Watching the show was both hopeful and sobering. Despite their best attempts, algorithms still can’t fully gauge our true selves or desires. Call it a “soul” or a “vibe,” a kind of light that doesn’t reach into the uncanny valley. Whatever it is, it is the ultimate romantic notion: that something ineffable in us is still, for the time being, unsurveilled.

In my own life I’ve alternated between running from my data double, trying to shape them in my image, and trying to build a safe dummy data double to hide behind. (As my favorite Privacy Issues song goes, “Every day you watch me, so / I change the way I speak / I change the way I speak.”) For a brief, paranoid period of time, I debated keeping my legal name as my byline long after I stopped using it in meatspace. I wanted to plan a good life for her — one that could go on separate from myself. I would keep up the data trail that kept her going, I reasoned, and she would in turn sneak me safely past hawk-eyed gatekeepers. A past self as an alter ego — a ghost I could wrap around myself like a soft sheet.

It didn’t work for long. I was no Norman Bates — the deadname had lived a good life and deserved to be laid to rest with dignity. Despite my understanding of security culture and my keen post-Soviet paranoia, I was overcome with a perverse need to have my data double resemble me more closely. My own craving for data intimacy surprised me: Something in me was willing to sacrifice being safe for being known. Call it data dysphoria. I wanted to recognize myself in the black mirror.
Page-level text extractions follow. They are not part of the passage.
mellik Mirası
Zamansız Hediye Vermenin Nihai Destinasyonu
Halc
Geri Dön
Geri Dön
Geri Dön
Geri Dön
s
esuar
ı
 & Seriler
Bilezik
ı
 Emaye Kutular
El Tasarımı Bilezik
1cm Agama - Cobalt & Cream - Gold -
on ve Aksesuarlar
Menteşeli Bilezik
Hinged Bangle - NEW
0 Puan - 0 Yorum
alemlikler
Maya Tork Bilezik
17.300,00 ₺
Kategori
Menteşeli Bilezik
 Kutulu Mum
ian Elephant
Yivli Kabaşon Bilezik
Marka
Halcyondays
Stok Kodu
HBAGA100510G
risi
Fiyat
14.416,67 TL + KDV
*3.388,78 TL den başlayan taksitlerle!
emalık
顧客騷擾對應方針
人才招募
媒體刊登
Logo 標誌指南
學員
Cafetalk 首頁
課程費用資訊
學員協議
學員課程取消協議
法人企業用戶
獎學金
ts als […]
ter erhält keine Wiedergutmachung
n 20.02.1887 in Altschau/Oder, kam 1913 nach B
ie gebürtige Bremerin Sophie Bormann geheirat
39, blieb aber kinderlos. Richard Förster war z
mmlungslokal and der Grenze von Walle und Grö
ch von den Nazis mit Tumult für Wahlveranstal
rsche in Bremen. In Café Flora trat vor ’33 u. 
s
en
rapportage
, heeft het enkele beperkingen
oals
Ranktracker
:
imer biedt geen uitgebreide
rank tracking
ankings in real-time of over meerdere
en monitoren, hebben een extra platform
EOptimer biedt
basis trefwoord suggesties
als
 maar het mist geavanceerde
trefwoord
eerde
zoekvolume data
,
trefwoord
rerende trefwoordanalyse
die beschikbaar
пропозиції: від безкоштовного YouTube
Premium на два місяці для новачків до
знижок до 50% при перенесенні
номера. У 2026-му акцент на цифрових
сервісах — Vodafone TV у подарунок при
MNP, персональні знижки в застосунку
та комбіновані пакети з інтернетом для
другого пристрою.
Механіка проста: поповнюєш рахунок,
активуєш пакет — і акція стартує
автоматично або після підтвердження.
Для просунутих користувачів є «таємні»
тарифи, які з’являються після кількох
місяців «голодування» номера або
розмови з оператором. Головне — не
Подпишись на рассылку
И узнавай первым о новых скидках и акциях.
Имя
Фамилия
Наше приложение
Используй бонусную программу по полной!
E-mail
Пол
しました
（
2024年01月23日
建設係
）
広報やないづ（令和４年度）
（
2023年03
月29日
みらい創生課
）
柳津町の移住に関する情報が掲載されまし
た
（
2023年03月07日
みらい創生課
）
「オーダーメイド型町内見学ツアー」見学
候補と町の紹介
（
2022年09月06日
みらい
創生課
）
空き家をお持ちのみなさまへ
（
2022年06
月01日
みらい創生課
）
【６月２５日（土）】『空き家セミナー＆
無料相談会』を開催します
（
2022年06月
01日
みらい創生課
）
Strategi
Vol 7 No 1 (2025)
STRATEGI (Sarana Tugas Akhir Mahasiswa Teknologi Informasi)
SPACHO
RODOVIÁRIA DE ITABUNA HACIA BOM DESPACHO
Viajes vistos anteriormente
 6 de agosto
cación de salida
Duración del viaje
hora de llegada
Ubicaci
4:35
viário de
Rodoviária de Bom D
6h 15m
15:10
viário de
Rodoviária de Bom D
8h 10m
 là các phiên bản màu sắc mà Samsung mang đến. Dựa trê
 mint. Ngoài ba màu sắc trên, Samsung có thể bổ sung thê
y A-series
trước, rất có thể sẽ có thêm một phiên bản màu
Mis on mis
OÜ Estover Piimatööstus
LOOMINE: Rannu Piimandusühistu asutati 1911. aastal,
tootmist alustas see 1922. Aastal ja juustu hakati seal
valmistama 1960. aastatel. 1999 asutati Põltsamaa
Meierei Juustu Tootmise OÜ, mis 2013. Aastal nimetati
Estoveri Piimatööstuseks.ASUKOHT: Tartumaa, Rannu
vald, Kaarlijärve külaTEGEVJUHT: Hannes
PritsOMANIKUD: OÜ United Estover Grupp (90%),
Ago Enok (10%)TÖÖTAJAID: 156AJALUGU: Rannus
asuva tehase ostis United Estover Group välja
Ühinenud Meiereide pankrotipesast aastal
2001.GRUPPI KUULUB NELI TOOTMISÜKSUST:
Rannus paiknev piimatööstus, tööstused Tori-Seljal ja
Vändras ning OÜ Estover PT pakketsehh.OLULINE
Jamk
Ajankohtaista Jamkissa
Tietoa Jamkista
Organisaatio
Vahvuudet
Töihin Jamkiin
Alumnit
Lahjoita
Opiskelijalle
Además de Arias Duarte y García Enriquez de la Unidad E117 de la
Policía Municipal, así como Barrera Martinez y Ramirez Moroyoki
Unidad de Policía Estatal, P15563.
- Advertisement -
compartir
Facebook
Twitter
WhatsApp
At the end of Annihilation, Natalie Portman’s character is in an eerie dance with its alien twin. The twin crushes her against a wall. But when Portman collapses, the twin collapses as well. They engage in an eerie mirror dance. As Portman wraps her twin’s hands around a grenade and pulls the tab, the iridescent thing takes on her face.

NM Mashurov is a music writer, poet, and nightlife worker from Brooklyn, and current MFA candidate at UCSD. They write on collectivity, queer intimacies under the surveillance state, cyborg affect, smashing borders of all kinds, gay noir, and, occasionally, nü metal.